I ordered this book as soon as the Canada Reads list came out in January. I had every intention of reading all of the Canada Reads contestants but didn’t quite get there – in fact I never ended up reading one of them. I guess I was going through I rough reading patch that meant my mind could only handle mysteries. But when the winner was announced last week I decided that it would be my next read. And what a great choice it was.

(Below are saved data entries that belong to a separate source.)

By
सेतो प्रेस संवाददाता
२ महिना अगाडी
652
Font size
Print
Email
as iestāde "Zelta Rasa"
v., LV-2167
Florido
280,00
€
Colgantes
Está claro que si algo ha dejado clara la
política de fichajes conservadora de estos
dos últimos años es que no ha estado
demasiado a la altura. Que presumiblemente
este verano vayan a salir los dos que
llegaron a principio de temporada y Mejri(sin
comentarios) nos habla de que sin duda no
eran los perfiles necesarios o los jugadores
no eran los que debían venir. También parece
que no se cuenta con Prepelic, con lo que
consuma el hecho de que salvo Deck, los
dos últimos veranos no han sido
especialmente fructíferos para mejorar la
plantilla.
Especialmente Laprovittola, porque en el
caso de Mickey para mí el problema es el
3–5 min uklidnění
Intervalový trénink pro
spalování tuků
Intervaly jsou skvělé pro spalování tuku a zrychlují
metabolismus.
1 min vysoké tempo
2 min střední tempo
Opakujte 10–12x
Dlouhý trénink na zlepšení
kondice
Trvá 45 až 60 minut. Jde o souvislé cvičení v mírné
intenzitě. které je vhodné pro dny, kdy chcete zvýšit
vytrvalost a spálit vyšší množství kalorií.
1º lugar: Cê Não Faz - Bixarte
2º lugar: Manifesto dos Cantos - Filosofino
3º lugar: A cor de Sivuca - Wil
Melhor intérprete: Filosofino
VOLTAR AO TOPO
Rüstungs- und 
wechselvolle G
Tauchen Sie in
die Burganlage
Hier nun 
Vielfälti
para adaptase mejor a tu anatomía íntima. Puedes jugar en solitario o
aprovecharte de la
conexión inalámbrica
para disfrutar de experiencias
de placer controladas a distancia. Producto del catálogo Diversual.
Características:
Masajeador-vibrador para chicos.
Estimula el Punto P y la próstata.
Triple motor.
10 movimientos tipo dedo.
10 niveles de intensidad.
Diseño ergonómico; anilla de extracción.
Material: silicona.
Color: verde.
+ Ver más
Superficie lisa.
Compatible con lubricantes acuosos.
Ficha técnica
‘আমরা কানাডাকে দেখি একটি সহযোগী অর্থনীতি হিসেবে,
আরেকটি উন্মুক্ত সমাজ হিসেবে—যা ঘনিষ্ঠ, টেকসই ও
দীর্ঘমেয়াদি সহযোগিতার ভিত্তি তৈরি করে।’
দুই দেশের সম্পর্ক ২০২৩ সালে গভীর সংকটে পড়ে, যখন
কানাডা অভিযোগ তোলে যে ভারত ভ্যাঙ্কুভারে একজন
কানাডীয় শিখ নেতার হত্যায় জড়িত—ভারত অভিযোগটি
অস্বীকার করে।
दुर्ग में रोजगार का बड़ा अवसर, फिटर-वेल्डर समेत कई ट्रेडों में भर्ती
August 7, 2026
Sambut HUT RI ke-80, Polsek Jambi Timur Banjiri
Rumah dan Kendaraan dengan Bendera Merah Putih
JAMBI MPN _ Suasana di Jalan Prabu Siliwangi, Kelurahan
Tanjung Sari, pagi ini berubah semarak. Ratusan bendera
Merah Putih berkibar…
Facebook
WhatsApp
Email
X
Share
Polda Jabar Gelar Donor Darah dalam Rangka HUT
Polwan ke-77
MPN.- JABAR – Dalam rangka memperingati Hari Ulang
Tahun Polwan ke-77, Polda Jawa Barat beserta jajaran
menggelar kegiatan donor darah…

Amazon.com states, “An odd tale of missed connections, restlessness and the search for home that follows three quirky Montrealites. One story line follows a nameless narrator who works in a second-hand Montreal bookshop and reveres an inexpensive compass sent to him when he was a child by his absent father. Meanwhile, Noah, who grew up in the care of a transient single mother, arrives in Montreal to study archeology and rents a room from the owner of a fish shop. Then there's Joyce, a young woman from a family that claims pirate origins, who washes up in Montreal, finds work in the fish shop and begins her own version of living the family legend. The characters' lives brush up against one another (largely thanks to a book about pirates that, through various personal connections, ends up as the lightly binding force of the three characters' fates) but—in a nice subversion of the intersecting fates arc—don't loudly collide.”
I really enjoyed this book. It took me about 2 days to finish it – the fastest I have read a book in a long time. I love Canadian books – there is something about them that makes me feel proud and happy to be Canadian. I am always looking for pieces of myself in them and get so excited if Nova Scotia is mentioned. This book was mainly set in Montreal and as I have lived there for a few short months I could recognize some of the places. Montreal is a wonderful setting for a novel – there are so many different kinds of people and languages.
I loved all the characters in this book. They were well developed and made me wish the story didn’t end. One of my favorite parts is Noah writing letters to his mom and addressing them General Delivery wherever he thinks she may be now (she is a roamer and never has a fixed address). I think it would be crazy to look randomly at a map and send your mother a letter there. This novel made me realize how randomly we meet people in life but there are some people we are met to meet.
I think this was a great choice for Canada Reads winner – but I haven’t read the other ones yet so my opinion may change afterwards!!